Numerosi sono stati i partecipanti in ascolto di un racconto a più voci su un passato che inorgoglisce e rilancia i suoi soci con lo stesso impegno di chi li ha preceduti nella costruzione di rifugi, sentieri, progetti culturali, passioni che si declinano sulle strade che dalla montagna portano lontano, fino alle città alla pianura, alla società intera.
La serata
Percorrere assieme la storia e il presente del sodalizio ha rappresentato un momento per riaffermare valori che non scadono, solidi come una roccia, saldi come un appiglio sicuro. Fare memoria per volgere lo sguardo al nostro futuro è stato il motto di partenza della serata moderata dal direttore del Giornale di Brescia, Nunzia Vallini.

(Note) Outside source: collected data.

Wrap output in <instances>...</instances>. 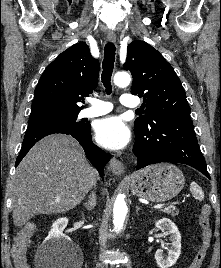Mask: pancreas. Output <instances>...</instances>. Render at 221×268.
<instances>
[{
  "instance_id": "cf45deb5",
  "label": "pancreas",
  "mask_w": 221,
  "mask_h": 268,
  "mask_svg": "<svg viewBox=\"0 0 221 268\" xmlns=\"http://www.w3.org/2000/svg\"><path fill=\"white\" fill-rule=\"evenodd\" d=\"M162 212L170 214L173 217L177 216L179 213L175 206H169V207L163 209Z\"/></svg>"
}]
</instances>
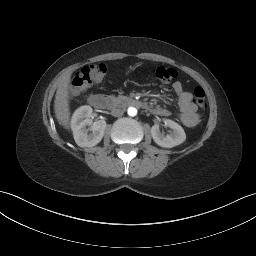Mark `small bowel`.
I'll return each mask as SVG.
<instances>
[{
	"instance_id": "obj_1",
	"label": "small bowel",
	"mask_w": 256,
	"mask_h": 256,
	"mask_svg": "<svg viewBox=\"0 0 256 256\" xmlns=\"http://www.w3.org/2000/svg\"><path fill=\"white\" fill-rule=\"evenodd\" d=\"M172 88L178 97V105L180 108V120L187 127H193L198 123L199 116L197 107L193 103V95L185 91L181 82L176 81ZM152 112L159 116H169L170 111L161 106L152 107Z\"/></svg>"
}]
</instances>
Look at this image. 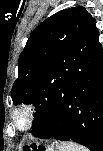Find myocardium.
Listing matches in <instances>:
<instances>
[{
  "label": "myocardium",
  "instance_id": "obj_1",
  "mask_svg": "<svg viewBox=\"0 0 103 151\" xmlns=\"http://www.w3.org/2000/svg\"><path fill=\"white\" fill-rule=\"evenodd\" d=\"M11 123L19 132H29L32 130L38 121V109L31 101H20L13 106L10 111ZM23 119L24 123L21 125L19 120Z\"/></svg>",
  "mask_w": 103,
  "mask_h": 151
}]
</instances>
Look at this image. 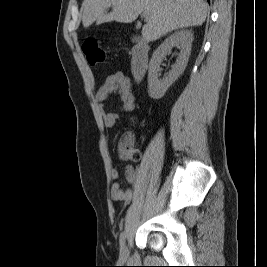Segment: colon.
<instances>
[{
    "label": "colon",
    "instance_id": "1",
    "mask_svg": "<svg viewBox=\"0 0 267 267\" xmlns=\"http://www.w3.org/2000/svg\"><path fill=\"white\" fill-rule=\"evenodd\" d=\"M83 52L88 63L92 66L98 65L105 60V52L95 40H87L83 44ZM117 154L120 159L126 161H138L141 158V152L136 146L131 134H124L119 139L117 145Z\"/></svg>",
    "mask_w": 267,
    "mask_h": 267
}]
</instances>
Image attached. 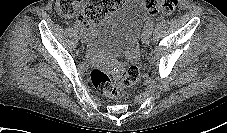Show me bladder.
Wrapping results in <instances>:
<instances>
[{
  "mask_svg": "<svg viewBox=\"0 0 227 133\" xmlns=\"http://www.w3.org/2000/svg\"><path fill=\"white\" fill-rule=\"evenodd\" d=\"M146 16L144 0H127L95 29L89 41V49L112 57L128 55Z\"/></svg>",
  "mask_w": 227,
  "mask_h": 133,
  "instance_id": "1",
  "label": "bladder"
}]
</instances>
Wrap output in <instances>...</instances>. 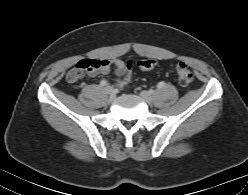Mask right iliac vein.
Returning a JSON list of instances; mask_svg holds the SVG:
<instances>
[{"mask_svg":"<svg viewBox=\"0 0 248 195\" xmlns=\"http://www.w3.org/2000/svg\"><path fill=\"white\" fill-rule=\"evenodd\" d=\"M105 92L110 96L111 99L115 98V92L111 86H106Z\"/></svg>","mask_w":248,"mask_h":195,"instance_id":"obj_1","label":"right iliac vein"}]
</instances>
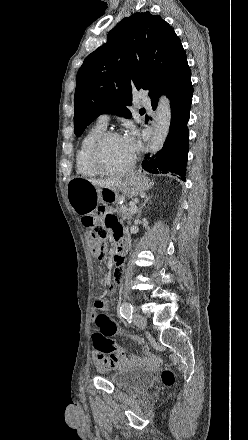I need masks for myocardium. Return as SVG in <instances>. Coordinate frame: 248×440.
<instances>
[{
    "label": "myocardium",
    "mask_w": 248,
    "mask_h": 440,
    "mask_svg": "<svg viewBox=\"0 0 248 440\" xmlns=\"http://www.w3.org/2000/svg\"><path fill=\"white\" fill-rule=\"evenodd\" d=\"M114 137H123V136L118 131H105L103 134H101L96 139V141L94 142V144L91 147V150L89 153V161H90V164L93 167V169L100 175L110 176V177L123 176V175L130 173L135 167V164H136V156L135 155L133 156L130 164L121 170L113 171V170H109L104 167V165L102 164V161H101L102 151H103V148L106 145V143L111 138H114Z\"/></svg>",
    "instance_id": "f54148a6"
}]
</instances>
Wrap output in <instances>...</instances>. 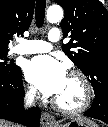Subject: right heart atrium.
I'll list each match as a JSON object with an SVG mask.
<instances>
[{
	"label": "right heart atrium",
	"instance_id": "right-heart-atrium-1",
	"mask_svg": "<svg viewBox=\"0 0 108 127\" xmlns=\"http://www.w3.org/2000/svg\"><path fill=\"white\" fill-rule=\"evenodd\" d=\"M26 95L28 98L34 99L37 96V91L33 86L29 85L26 88Z\"/></svg>",
	"mask_w": 108,
	"mask_h": 127
}]
</instances>
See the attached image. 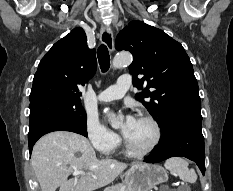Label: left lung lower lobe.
Listing matches in <instances>:
<instances>
[{
	"label": "left lung lower lobe",
	"instance_id": "1",
	"mask_svg": "<svg viewBox=\"0 0 233 191\" xmlns=\"http://www.w3.org/2000/svg\"><path fill=\"white\" fill-rule=\"evenodd\" d=\"M201 123L196 120H182L173 123L169 130L162 134L156 150L145 159V162L159 163L170 157H186L195 161L204 175L205 152Z\"/></svg>",
	"mask_w": 233,
	"mask_h": 191
}]
</instances>
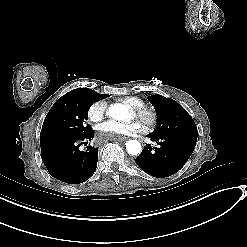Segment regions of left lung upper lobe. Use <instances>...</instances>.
<instances>
[{"label": "left lung upper lobe", "instance_id": "1", "mask_svg": "<svg viewBox=\"0 0 247 247\" xmlns=\"http://www.w3.org/2000/svg\"><path fill=\"white\" fill-rule=\"evenodd\" d=\"M157 113L154 137L186 138L197 141V128L188 112L176 101L156 94L148 97Z\"/></svg>", "mask_w": 247, "mask_h": 247}]
</instances>
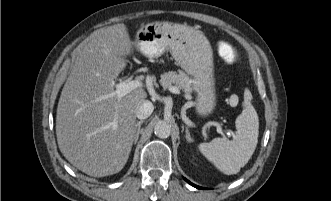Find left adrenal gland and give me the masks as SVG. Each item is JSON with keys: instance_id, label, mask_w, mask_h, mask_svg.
Masks as SVG:
<instances>
[{"instance_id": "left-adrenal-gland-1", "label": "left adrenal gland", "mask_w": 331, "mask_h": 201, "mask_svg": "<svg viewBox=\"0 0 331 201\" xmlns=\"http://www.w3.org/2000/svg\"><path fill=\"white\" fill-rule=\"evenodd\" d=\"M185 132H186V139H187V141H188V142H193V139L191 138V136H190V132H189V130H188L187 127H186Z\"/></svg>"}]
</instances>
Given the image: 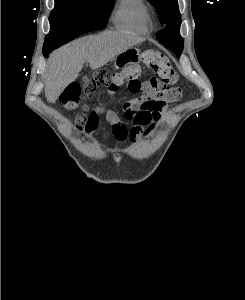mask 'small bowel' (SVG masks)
Segmentation results:
<instances>
[{"mask_svg":"<svg viewBox=\"0 0 245 300\" xmlns=\"http://www.w3.org/2000/svg\"><path fill=\"white\" fill-rule=\"evenodd\" d=\"M131 93L137 96L124 104L125 118L130 122V127L119 118L116 112L100 109L79 115L76 120L77 130L83 131L93 140L92 134L98 128L99 117L104 114L118 142L137 143L147 137L165 115L167 102L157 98L147 82L140 81L138 91Z\"/></svg>","mask_w":245,"mask_h":300,"instance_id":"obj_1","label":"small bowel"}]
</instances>
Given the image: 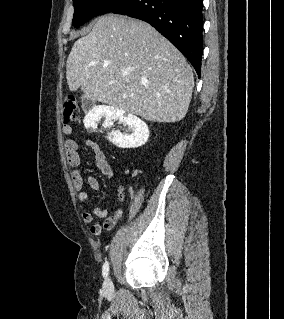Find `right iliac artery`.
<instances>
[{
    "mask_svg": "<svg viewBox=\"0 0 284 319\" xmlns=\"http://www.w3.org/2000/svg\"><path fill=\"white\" fill-rule=\"evenodd\" d=\"M108 273H109V262L106 261L103 265V268H102V274L104 277H107Z\"/></svg>",
    "mask_w": 284,
    "mask_h": 319,
    "instance_id": "1",
    "label": "right iliac artery"
}]
</instances>
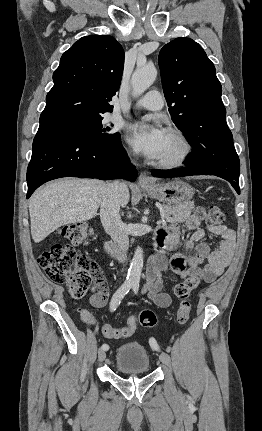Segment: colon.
Here are the masks:
<instances>
[{"instance_id": "1", "label": "colon", "mask_w": 262, "mask_h": 431, "mask_svg": "<svg viewBox=\"0 0 262 431\" xmlns=\"http://www.w3.org/2000/svg\"><path fill=\"white\" fill-rule=\"evenodd\" d=\"M225 215L218 207H210L207 214V223L213 226L223 225ZM93 234L91 228L84 224H73L61 231L63 242L55 243L48 250L38 256V264L46 277L54 283L65 285L69 294L74 299H82L93 278L100 275L96 263L75 251L76 246L89 242ZM200 282L198 276H190L179 282L174 289L175 296L180 300L177 311V320L180 324H186L191 312L190 296ZM86 321L91 318L83 311ZM157 324L155 313L149 309L142 310L135 318H130L122 327L114 328L105 326L103 335L111 339L128 338L132 336L138 325L153 328Z\"/></svg>"}]
</instances>
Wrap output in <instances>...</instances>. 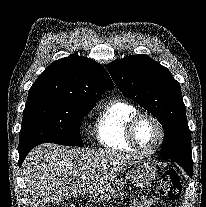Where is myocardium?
<instances>
[{
	"label": "myocardium",
	"instance_id": "myocardium-1",
	"mask_svg": "<svg viewBox=\"0 0 206 207\" xmlns=\"http://www.w3.org/2000/svg\"><path fill=\"white\" fill-rule=\"evenodd\" d=\"M143 118H148L151 119L155 124L157 125L159 132H160V137L157 145L151 149V150H144L142 149L135 137V129L138 124V122L143 119ZM125 136H126V141L128 145L137 153L144 155V156H149L153 155L156 152H158L161 147L163 146L166 138V132L163 123L161 120L156 117L155 115L148 113V112H138L136 113L127 123L126 128H125Z\"/></svg>",
	"mask_w": 206,
	"mask_h": 207
}]
</instances>
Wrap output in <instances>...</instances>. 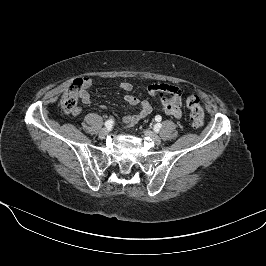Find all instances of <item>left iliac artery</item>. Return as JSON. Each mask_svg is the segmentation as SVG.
<instances>
[{
	"label": "left iliac artery",
	"mask_w": 266,
	"mask_h": 266,
	"mask_svg": "<svg viewBox=\"0 0 266 266\" xmlns=\"http://www.w3.org/2000/svg\"><path fill=\"white\" fill-rule=\"evenodd\" d=\"M156 121H161V116L157 115L155 117ZM162 127V124L161 123H157L155 126H154V130L155 131H158L160 128Z\"/></svg>",
	"instance_id": "44dca946"
}]
</instances>
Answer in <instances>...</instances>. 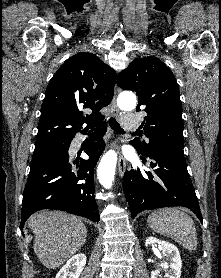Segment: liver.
<instances>
[{"label": "liver", "mask_w": 221, "mask_h": 278, "mask_svg": "<svg viewBox=\"0 0 221 278\" xmlns=\"http://www.w3.org/2000/svg\"><path fill=\"white\" fill-rule=\"evenodd\" d=\"M33 231L34 252L49 269L60 267L85 243L87 229L75 216L61 211H40L28 220Z\"/></svg>", "instance_id": "1"}]
</instances>
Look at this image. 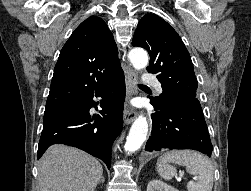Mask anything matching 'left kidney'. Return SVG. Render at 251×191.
<instances>
[{"label":"left kidney","instance_id":"1","mask_svg":"<svg viewBox=\"0 0 251 191\" xmlns=\"http://www.w3.org/2000/svg\"><path fill=\"white\" fill-rule=\"evenodd\" d=\"M147 191H179V189H175V187L168 185L165 181H160V179H152L147 185Z\"/></svg>","mask_w":251,"mask_h":191}]
</instances>
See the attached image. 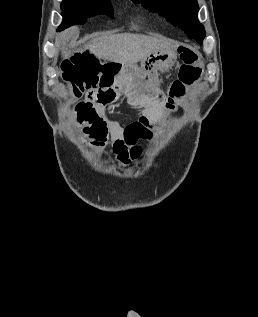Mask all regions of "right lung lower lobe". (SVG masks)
<instances>
[{
  "label": "right lung lower lobe",
  "mask_w": 258,
  "mask_h": 317,
  "mask_svg": "<svg viewBox=\"0 0 258 317\" xmlns=\"http://www.w3.org/2000/svg\"><path fill=\"white\" fill-rule=\"evenodd\" d=\"M63 23L59 27V31L73 24L85 23L89 17L82 15L77 11L62 10Z\"/></svg>",
  "instance_id": "right-lung-lower-lobe-1"
}]
</instances>
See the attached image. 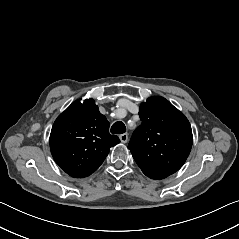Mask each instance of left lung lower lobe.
I'll use <instances>...</instances> for the list:
<instances>
[{
	"instance_id": "left-lung-lower-lobe-1",
	"label": "left lung lower lobe",
	"mask_w": 239,
	"mask_h": 239,
	"mask_svg": "<svg viewBox=\"0 0 239 239\" xmlns=\"http://www.w3.org/2000/svg\"><path fill=\"white\" fill-rule=\"evenodd\" d=\"M152 179H163V178H166L167 176H161V175H154V174H149V175H146Z\"/></svg>"
}]
</instances>
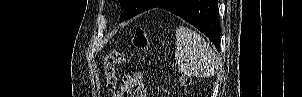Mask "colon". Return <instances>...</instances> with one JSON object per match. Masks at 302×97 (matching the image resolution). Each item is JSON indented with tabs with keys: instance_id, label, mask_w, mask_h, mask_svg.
I'll return each instance as SVG.
<instances>
[{
	"instance_id": "1",
	"label": "colon",
	"mask_w": 302,
	"mask_h": 97,
	"mask_svg": "<svg viewBox=\"0 0 302 97\" xmlns=\"http://www.w3.org/2000/svg\"><path fill=\"white\" fill-rule=\"evenodd\" d=\"M133 44L137 49L147 51L150 49V43L146 31L138 27L134 31ZM125 61V56L122 52L111 51L104 56V75L106 86L108 90H114L117 85V76L115 68L122 65ZM190 79L188 77H182L181 83L183 85L189 84Z\"/></svg>"
}]
</instances>
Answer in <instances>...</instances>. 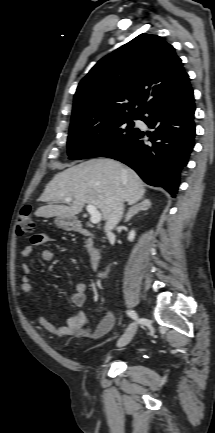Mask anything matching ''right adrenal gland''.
I'll use <instances>...</instances> for the list:
<instances>
[{
    "mask_svg": "<svg viewBox=\"0 0 215 433\" xmlns=\"http://www.w3.org/2000/svg\"><path fill=\"white\" fill-rule=\"evenodd\" d=\"M150 207H151V202L149 199H144L141 203L133 205L127 212L124 222H129L131 218L139 211H145Z\"/></svg>",
    "mask_w": 215,
    "mask_h": 433,
    "instance_id": "1",
    "label": "right adrenal gland"
}]
</instances>
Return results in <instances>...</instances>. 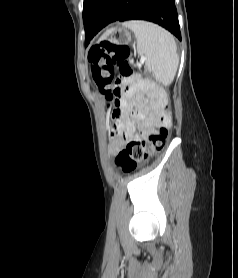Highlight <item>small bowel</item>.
Wrapping results in <instances>:
<instances>
[{
    "label": "small bowel",
    "mask_w": 238,
    "mask_h": 278,
    "mask_svg": "<svg viewBox=\"0 0 238 278\" xmlns=\"http://www.w3.org/2000/svg\"><path fill=\"white\" fill-rule=\"evenodd\" d=\"M115 128L112 131V152L118 151L125 143L139 141L158 120L156 102L147 94L146 86L140 79L127 82L113 112Z\"/></svg>",
    "instance_id": "1"
}]
</instances>
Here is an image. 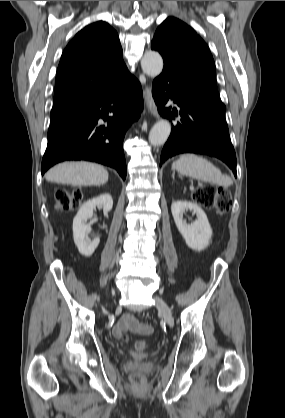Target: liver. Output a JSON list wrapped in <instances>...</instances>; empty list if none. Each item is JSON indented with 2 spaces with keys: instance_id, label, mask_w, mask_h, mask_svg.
Here are the masks:
<instances>
[{
  "instance_id": "1",
  "label": "liver",
  "mask_w": 285,
  "mask_h": 418,
  "mask_svg": "<svg viewBox=\"0 0 285 418\" xmlns=\"http://www.w3.org/2000/svg\"><path fill=\"white\" fill-rule=\"evenodd\" d=\"M49 182L72 186H100L107 183L108 171L90 162H64L51 168L45 175Z\"/></svg>"
}]
</instances>
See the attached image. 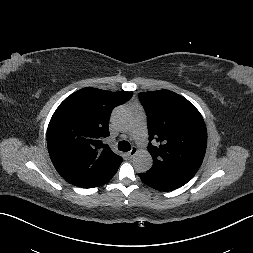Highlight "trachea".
I'll return each instance as SVG.
<instances>
[{"label": "trachea", "mask_w": 253, "mask_h": 253, "mask_svg": "<svg viewBox=\"0 0 253 253\" xmlns=\"http://www.w3.org/2000/svg\"><path fill=\"white\" fill-rule=\"evenodd\" d=\"M118 149H119L120 151H129V150H131V145H130V143L127 142V141H120V142L118 143Z\"/></svg>", "instance_id": "trachea-1"}]
</instances>
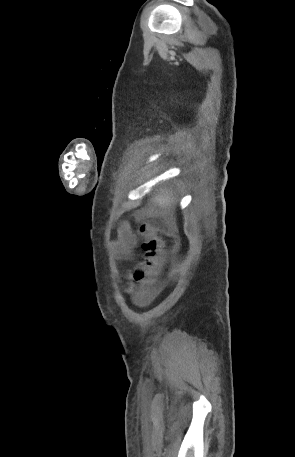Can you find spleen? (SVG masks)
<instances>
[{"label":"spleen","mask_w":295,"mask_h":457,"mask_svg":"<svg viewBox=\"0 0 295 457\" xmlns=\"http://www.w3.org/2000/svg\"><path fill=\"white\" fill-rule=\"evenodd\" d=\"M153 202L161 206L166 211L174 202V197L171 193L166 191L160 194H156V196L153 198Z\"/></svg>","instance_id":"obj_1"}]
</instances>
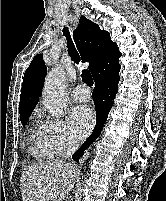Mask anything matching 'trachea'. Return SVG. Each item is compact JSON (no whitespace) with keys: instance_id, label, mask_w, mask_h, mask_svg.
I'll return each mask as SVG.
<instances>
[{"instance_id":"1","label":"trachea","mask_w":166,"mask_h":201,"mask_svg":"<svg viewBox=\"0 0 166 201\" xmlns=\"http://www.w3.org/2000/svg\"><path fill=\"white\" fill-rule=\"evenodd\" d=\"M63 34L66 36L67 39V46H68V52L71 56V59L74 61V63H79V55L74 47V44L71 40L70 32L68 31V28L65 27L63 29ZM82 80L84 83H86L88 86H93V78L91 73L88 70H83L81 74Z\"/></svg>"}]
</instances>
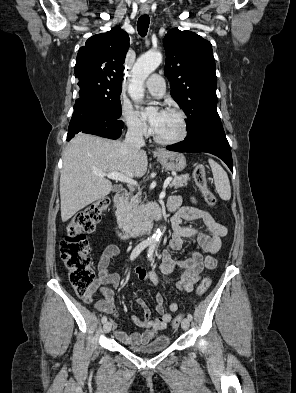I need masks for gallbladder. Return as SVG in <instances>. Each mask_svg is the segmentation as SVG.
I'll return each mask as SVG.
<instances>
[{
  "label": "gallbladder",
  "instance_id": "1",
  "mask_svg": "<svg viewBox=\"0 0 296 393\" xmlns=\"http://www.w3.org/2000/svg\"><path fill=\"white\" fill-rule=\"evenodd\" d=\"M114 191H116L117 190V188L116 187H114V189H113Z\"/></svg>",
  "mask_w": 296,
  "mask_h": 393
}]
</instances>
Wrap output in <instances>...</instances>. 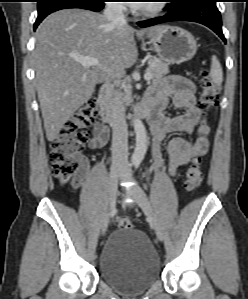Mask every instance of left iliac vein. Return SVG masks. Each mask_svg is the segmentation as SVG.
<instances>
[{"instance_id":"1","label":"left iliac vein","mask_w":248,"mask_h":299,"mask_svg":"<svg viewBox=\"0 0 248 299\" xmlns=\"http://www.w3.org/2000/svg\"><path fill=\"white\" fill-rule=\"evenodd\" d=\"M126 167H128V165ZM131 193H132L134 199L137 201V204L150 217L151 225H152L153 229L155 230L157 237L160 240H163V232H162L160 220L158 219L157 215L153 211L152 206H151L144 190L138 185H133L131 188Z\"/></svg>"}]
</instances>
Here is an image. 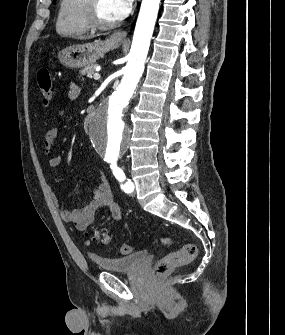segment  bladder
Masks as SVG:
<instances>
[{"label":"bladder","mask_w":285,"mask_h":335,"mask_svg":"<svg viewBox=\"0 0 285 335\" xmlns=\"http://www.w3.org/2000/svg\"><path fill=\"white\" fill-rule=\"evenodd\" d=\"M148 257V251L144 248L124 256L93 258L92 263L102 268L106 273H131L137 271L140 265H144Z\"/></svg>","instance_id":"31cf9c89"}]
</instances>
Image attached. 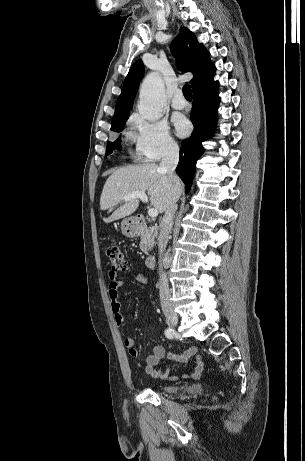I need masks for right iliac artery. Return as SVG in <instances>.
Listing matches in <instances>:
<instances>
[{"label":"right iliac artery","instance_id":"1","mask_svg":"<svg viewBox=\"0 0 305 461\" xmlns=\"http://www.w3.org/2000/svg\"><path fill=\"white\" fill-rule=\"evenodd\" d=\"M165 336L168 338V339H173L174 336H175V331L172 329V328H167L165 330Z\"/></svg>","mask_w":305,"mask_h":461}]
</instances>
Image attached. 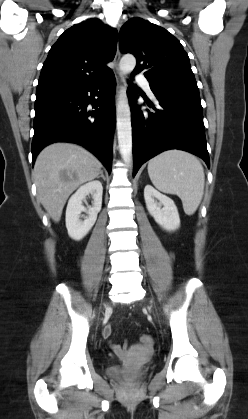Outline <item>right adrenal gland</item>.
I'll return each mask as SVG.
<instances>
[{
	"label": "right adrenal gland",
	"mask_w": 248,
	"mask_h": 419,
	"mask_svg": "<svg viewBox=\"0 0 248 419\" xmlns=\"http://www.w3.org/2000/svg\"><path fill=\"white\" fill-rule=\"evenodd\" d=\"M100 177H102V178H103V180H105V177H104L103 171H101V172H100V175H99L97 178H100Z\"/></svg>",
	"instance_id": "2a0ac1e0"
}]
</instances>
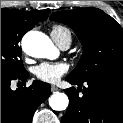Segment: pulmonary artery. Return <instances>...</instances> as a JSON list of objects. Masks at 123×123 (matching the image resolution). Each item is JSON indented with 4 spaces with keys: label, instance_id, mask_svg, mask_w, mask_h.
I'll return each instance as SVG.
<instances>
[{
    "label": "pulmonary artery",
    "instance_id": "e3ab8cb5",
    "mask_svg": "<svg viewBox=\"0 0 123 123\" xmlns=\"http://www.w3.org/2000/svg\"><path fill=\"white\" fill-rule=\"evenodd\" d=\"M53 40L59 45L61 49H68L71 44V38L67 35L58 36L51 33Z\"/></svg>",
    "mask_w": 123,
    "mask_h": 123
}]
</instances>
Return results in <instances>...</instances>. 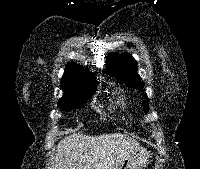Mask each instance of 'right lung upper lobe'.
I'll return each instance as SVG.
<instances>
[{
	"mask_svg": "<svg viewBox=\"0 0 200 169\" xmlns=\"http://www.w3.org/2000/svg\"><path fill=\"white\" fill-rule=\"evenodd\" d=\"M65 95L60 100L72 99L96 89V77L86 71L80 72L76 65L67 64L65 74L61 80Z\"/></svg>",
	"mask_w": 200,
	"mask_h": 169,
	"instance_id": "cb5924a9",
	"label": "right lung upper lobe"
}]
</instances>
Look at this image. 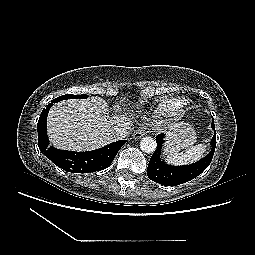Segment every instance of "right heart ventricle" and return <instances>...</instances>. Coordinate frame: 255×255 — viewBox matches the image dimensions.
Wrapping results in <instances>:
<instances>
[{"label": "right heart ventricle", "mask_w": 255, "mask_h": 255, "mask_svg": "<svg viewBox=\"0 0 255 255\" xmlns=\"http://www.w3.org/2000/svg\"><path fill=\"white\" fill-rule=\"evenodd\" d=\"M186 105V100L171 98L161 102L154 110L157 116H173L182 110Z\"/></svg>", "instance_id": "right-heart-ventricle-1"}]
</instances>
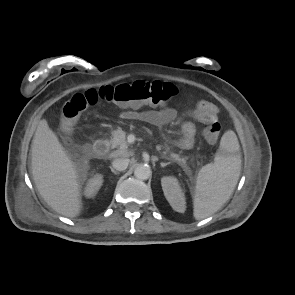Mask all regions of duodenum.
Here are the masks:
<instances>
[{
  "label": "duodenum",
  "instance_id": "duodenum-1",
  "mask_svg": "<svg viewBox=\"0 0 295 295\" xmlns=\"http://www.w3.org/2000/svg\"><path fill=\"white\" fill-rule=\"evenodd\" d=\"M93 152L98 156L105 155L109 150V143L105 139H99L93 144Z\"/></svg>",
  "mask_w": 295,
  "mask_h": 295
}]
</instances>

La montagna è uno spazio per tutti. Il Cai Brescia l’ha affermato con convinzione nelle parole di apertura del suo presidente Renato Veronesi, che rilancia il profilo volontaristico dell’associazione e la sua capacità e volontà di dialogo e di azione con soggetti diversi, dalla Amministrazioni pubbliche a quelle sanitarie, dal mondo accademico e della ricerca a quello giovanile.
Una fatica utile
La bontà dell’intenzione è confermata dalle parole dell’assessora con delega alla Transizione ecologica, all’Ambiente e al Verde del Comune di Brescia Camilla Bianchi, secondo la quale «il Cai insegna lo stile di fare fatica assieme». Una fatica giudicata e utile, come mostrano gli esiti positivi dei progetti comuni che riguardano ad esempio la Maddalena e i suoi sentieri.
Anche il professor Carlo Alberto Romano, Prorettore per l’Impegno Sociale per il Territorio dell’Università degli studi di Brescia, ha confermato che l’ateneo e la sezione cittadina del Cai percorrono una strada tracciata da tempo e che si rinnova proficuamente in ambiti diversi.
Divulgazione e cultura
Temi che emergono anche tra le pagine del nuovo numero fresco di stampa della rivista sezionale «Adamello», che il suo direttore Angelo Maggiori ha presentato nel corso della serata evidenziando i numerosi contributi che aiutano a mettersi in continuità con il passato per proiettare uno sguardo certo verso il futuro. Ma che futuro si delinea per la montagna? Sicuramente a tinte fosche per il nostro Adamello, come ha ricordato il professor Roberto Ranzi che lo studia da anni. Le polveri sahariane della scorsa estate infatti hanno favorito una ulteriore perdita di spessore del ghiaccio.
Ci salverà uno sguardo nuovo e diverso. «L’esperienza metaforica della montagna fa percepire la fatica come qualcosa di transitorio e non di permanente». L’hanno raccontato Emanuele Frugoni e Sofia Bosio, educatori nell’ambito della Montagnaterapia. Un grande anniversario insegna anche questo. E che il racconto possa continuare, passo dopo passo.